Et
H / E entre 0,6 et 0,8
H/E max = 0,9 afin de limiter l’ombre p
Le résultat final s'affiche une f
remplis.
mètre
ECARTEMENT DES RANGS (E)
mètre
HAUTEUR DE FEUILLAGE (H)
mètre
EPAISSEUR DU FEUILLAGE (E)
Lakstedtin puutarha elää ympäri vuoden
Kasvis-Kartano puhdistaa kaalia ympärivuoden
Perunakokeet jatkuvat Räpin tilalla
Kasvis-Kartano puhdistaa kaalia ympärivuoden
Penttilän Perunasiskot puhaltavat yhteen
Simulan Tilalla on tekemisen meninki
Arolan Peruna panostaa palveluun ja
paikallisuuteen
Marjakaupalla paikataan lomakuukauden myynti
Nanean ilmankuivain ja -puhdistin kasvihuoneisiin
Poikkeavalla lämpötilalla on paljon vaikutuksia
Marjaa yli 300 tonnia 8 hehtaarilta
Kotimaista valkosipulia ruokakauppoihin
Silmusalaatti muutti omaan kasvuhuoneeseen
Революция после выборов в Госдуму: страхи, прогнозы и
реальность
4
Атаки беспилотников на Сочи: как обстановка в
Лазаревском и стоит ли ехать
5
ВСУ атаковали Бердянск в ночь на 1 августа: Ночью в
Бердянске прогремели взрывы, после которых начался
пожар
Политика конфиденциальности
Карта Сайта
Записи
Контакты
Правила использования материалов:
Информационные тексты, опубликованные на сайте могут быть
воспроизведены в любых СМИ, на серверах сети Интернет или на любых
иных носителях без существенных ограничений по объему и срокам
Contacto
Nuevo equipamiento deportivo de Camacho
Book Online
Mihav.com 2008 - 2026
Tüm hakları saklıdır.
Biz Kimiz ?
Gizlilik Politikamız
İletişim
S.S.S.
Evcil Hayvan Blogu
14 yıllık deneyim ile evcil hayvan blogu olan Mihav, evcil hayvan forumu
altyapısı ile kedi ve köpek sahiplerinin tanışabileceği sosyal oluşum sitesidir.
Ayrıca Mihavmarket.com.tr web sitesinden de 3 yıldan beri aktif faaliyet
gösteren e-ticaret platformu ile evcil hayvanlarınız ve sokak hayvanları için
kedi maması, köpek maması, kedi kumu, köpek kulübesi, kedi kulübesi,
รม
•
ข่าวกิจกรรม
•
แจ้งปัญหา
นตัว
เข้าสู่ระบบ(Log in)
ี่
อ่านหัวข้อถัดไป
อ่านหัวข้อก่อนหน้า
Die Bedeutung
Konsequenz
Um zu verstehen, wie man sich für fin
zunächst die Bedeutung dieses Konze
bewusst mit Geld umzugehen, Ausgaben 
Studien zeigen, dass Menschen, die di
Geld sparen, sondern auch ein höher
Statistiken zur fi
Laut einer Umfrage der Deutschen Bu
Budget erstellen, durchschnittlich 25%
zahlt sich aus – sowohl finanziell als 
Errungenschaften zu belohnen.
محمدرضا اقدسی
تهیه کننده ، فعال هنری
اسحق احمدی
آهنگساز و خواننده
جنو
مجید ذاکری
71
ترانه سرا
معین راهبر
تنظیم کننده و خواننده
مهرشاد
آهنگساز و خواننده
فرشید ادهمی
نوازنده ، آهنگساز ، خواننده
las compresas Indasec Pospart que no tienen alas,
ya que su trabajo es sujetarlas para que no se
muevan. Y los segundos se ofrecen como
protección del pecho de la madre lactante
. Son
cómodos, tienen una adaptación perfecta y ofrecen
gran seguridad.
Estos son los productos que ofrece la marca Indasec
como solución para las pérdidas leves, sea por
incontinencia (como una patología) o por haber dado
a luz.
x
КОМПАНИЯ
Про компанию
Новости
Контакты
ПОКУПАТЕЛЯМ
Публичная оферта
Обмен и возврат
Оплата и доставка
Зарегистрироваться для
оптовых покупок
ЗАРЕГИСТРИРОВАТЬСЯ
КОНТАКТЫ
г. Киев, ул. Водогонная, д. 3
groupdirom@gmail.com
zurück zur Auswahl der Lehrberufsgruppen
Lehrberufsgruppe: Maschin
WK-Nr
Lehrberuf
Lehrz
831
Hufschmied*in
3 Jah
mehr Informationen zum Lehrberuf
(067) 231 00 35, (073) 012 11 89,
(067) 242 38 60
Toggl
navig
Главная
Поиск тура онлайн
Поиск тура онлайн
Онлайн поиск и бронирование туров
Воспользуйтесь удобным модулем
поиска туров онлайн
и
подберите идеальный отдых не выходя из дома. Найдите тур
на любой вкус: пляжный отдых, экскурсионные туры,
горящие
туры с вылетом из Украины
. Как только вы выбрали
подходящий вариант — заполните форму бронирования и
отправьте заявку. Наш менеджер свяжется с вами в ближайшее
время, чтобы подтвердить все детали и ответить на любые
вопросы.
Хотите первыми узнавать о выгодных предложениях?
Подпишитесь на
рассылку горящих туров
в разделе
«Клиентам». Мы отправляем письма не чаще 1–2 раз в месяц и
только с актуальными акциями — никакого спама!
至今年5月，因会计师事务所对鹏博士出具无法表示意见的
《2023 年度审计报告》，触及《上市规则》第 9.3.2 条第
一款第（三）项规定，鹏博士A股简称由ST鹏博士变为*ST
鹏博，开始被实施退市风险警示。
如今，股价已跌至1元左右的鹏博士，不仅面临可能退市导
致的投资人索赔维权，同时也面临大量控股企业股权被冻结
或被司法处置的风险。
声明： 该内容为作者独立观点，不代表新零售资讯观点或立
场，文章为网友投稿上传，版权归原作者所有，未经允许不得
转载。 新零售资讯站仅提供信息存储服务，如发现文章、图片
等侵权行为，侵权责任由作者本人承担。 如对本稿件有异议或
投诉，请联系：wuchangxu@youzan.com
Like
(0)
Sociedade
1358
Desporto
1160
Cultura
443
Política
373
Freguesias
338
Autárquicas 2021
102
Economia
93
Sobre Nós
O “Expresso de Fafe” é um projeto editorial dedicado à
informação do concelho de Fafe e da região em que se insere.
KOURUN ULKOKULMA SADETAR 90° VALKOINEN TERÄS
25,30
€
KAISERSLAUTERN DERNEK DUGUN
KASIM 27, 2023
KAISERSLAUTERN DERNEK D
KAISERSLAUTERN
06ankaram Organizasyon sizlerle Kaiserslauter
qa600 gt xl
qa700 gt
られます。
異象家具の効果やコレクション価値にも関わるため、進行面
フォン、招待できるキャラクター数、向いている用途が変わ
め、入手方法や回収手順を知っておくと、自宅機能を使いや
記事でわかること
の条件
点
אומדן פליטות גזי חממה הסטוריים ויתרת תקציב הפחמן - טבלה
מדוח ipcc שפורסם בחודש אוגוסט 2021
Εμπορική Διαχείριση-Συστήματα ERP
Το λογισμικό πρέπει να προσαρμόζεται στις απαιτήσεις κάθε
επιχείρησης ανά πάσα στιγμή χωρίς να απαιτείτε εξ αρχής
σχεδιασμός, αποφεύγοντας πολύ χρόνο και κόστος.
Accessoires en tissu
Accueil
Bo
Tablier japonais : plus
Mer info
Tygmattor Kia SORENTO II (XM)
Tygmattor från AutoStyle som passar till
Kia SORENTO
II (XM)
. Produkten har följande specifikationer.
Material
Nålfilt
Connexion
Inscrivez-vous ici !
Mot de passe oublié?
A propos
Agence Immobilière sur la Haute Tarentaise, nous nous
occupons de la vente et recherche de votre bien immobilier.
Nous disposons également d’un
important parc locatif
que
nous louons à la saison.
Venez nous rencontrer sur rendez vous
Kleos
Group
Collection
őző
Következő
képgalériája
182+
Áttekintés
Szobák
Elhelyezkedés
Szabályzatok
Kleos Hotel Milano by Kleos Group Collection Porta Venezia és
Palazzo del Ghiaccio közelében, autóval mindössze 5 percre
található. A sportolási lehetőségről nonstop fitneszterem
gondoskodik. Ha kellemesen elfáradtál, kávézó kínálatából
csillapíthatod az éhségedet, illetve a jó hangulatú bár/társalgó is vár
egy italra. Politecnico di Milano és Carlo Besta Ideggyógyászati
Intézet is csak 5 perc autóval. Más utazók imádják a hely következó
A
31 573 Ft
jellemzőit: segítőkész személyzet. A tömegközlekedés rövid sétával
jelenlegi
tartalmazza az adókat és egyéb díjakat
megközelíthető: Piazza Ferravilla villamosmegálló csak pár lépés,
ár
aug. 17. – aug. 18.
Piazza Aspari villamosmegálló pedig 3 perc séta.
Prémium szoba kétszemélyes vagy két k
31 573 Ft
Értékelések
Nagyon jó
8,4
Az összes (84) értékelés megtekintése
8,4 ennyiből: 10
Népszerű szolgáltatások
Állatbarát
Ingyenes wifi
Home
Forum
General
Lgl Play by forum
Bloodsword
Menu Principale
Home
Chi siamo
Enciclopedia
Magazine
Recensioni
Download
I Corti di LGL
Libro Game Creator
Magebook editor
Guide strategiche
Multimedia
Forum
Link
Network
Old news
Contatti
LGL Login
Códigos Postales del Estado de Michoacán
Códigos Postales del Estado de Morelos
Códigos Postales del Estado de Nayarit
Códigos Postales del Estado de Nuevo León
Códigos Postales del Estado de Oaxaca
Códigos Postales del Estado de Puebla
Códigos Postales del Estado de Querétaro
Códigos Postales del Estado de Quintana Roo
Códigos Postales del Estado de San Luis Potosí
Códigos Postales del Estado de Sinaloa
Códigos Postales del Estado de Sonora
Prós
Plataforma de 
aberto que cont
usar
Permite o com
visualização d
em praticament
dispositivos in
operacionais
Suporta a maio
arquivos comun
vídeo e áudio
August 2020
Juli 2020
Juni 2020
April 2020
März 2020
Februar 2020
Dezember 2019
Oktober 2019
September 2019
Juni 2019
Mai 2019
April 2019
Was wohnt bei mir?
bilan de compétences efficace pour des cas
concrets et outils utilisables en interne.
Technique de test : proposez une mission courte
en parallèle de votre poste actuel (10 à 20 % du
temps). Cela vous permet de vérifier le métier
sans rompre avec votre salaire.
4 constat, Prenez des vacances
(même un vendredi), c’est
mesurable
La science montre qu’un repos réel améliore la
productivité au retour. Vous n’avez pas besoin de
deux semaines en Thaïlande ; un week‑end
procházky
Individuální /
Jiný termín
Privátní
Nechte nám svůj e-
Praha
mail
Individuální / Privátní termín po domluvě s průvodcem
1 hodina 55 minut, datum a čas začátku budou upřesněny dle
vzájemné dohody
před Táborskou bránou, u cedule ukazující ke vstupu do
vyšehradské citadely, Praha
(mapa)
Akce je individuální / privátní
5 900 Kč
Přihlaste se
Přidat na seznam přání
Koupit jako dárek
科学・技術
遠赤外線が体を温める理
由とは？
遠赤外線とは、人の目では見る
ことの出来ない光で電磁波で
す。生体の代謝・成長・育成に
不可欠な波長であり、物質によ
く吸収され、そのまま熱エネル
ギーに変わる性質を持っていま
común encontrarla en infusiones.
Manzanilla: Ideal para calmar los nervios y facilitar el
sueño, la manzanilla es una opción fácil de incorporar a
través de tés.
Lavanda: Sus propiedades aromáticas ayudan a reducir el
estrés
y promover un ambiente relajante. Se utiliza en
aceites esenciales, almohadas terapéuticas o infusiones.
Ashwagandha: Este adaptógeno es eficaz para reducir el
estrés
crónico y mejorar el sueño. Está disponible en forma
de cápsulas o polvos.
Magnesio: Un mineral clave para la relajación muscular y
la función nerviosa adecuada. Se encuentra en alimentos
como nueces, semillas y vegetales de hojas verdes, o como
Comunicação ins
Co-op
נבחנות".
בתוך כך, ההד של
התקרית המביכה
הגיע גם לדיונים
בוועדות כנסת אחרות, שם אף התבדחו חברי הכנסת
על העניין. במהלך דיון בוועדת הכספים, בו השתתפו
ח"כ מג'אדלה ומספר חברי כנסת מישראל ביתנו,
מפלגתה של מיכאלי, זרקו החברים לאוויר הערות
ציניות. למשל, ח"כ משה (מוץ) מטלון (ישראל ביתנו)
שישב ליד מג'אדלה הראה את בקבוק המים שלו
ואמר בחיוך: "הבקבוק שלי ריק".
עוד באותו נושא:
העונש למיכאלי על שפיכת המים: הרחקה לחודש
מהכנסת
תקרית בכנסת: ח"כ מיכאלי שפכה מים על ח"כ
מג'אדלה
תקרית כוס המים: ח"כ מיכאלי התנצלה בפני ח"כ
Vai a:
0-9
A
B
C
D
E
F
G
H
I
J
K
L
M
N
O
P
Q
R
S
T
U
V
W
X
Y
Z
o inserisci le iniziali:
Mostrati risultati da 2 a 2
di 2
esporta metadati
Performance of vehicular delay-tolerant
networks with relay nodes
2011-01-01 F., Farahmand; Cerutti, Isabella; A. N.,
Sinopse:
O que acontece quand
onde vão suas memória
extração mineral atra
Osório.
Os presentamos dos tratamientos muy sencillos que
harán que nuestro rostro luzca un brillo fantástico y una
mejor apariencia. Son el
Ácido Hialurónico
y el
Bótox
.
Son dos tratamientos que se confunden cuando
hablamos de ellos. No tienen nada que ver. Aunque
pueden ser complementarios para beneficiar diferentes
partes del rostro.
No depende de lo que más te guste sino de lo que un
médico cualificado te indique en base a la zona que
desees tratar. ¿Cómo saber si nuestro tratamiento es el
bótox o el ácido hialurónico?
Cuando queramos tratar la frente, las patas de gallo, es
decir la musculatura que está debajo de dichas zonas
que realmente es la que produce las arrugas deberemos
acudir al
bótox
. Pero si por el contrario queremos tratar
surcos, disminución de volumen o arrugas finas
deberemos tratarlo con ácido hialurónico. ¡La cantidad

*-*-*

### Work item
Please restate the records word for word. Go from the first line to the line with "gösteren e-ticaret platformu" and include both.

### Solution to this problem
Et
H / E entre 0,6 et 0,8
H/E max = 0,9 afin de limiter l’ombre p
Le résultat final s'affiche une f
remplis.
mètre
ECARTEMENT DES RANGS (E)
mètre
HAUTEUR DE FEUILLAGE (H)
mètre
EPAISSEUR DU FEUILLAGE (E)
Lakstedtin puutarha elää ympäri vuoden
Kasvis-Kartano puhdistaa kaalia ympärivuoden
Perunakokeet jatkuvat Räpin tilalla
Kasvis-Kartano puhdistaa kaalia ympärivuoden
Penttilän Perunasiskot puhaltavat yhteen
Simulan Tilalla on tekemisen meninki
Arolan Peruna panostaa palveluun ja
paikallisuuteen
Marjakaupalla paikataan lomakuukauden myynti
Nanean ilmankuivain ja -puhdistin kasvihuoneisiin
Poikkeavalla lämpötilalla on paljon vaikutuksia
Marjaa yli 300 tonnia 8 hehtaarilta
Kotimaista valkosipulia ruokakauppoihin
Silmusalaatti muutti omaan kasvuhuoneeseen
Революция после выборов в Госдуму: страхи, прогнозы и
реальность
4
Атаки беспилотников на Сочи: как обстановка в
Лазаревском и стоит ли ехать
5
ВСУ атаковали Бердянск в ночь на 1 августа: Ночью в
Бердянске прогремели взрывы, после которых начался
пожар
Политика конфиденциальности
Карта Сайта
Записи
Контакты
Правила использования материалов:
Информационные тексты, опубликованные на сайте могут быть
воспроизведены в любых СМИ, на серверах сети Интернет или на любых
иных носителях без существенных ограничений по объему и срокам
Contacto
Nuevo equipamiento deportivo de Camacho
Book Online
Mihav.com 2008 - 2026
Tüm hakları saklıdır.
Biz Kimiz ?
Gizlilik Politikamız
İletişim
S.S.S.
Evcil Hayvan Blogu
14 yıllık deneyim ile evcil hayvan blogu olan Mihav, evcil hayvan forumu
altyapısı ile kedi ve köpek sahiplerinin tanışabileceği sosyal oluşum sitesidir.
Ayrıca Mihavmarket.com.tr web sitesinden de 3 yıldan beri aktif faaliyet
gösteren e-ticaret platformu ile evcil hayvanlarınız ve sokak hayvanları için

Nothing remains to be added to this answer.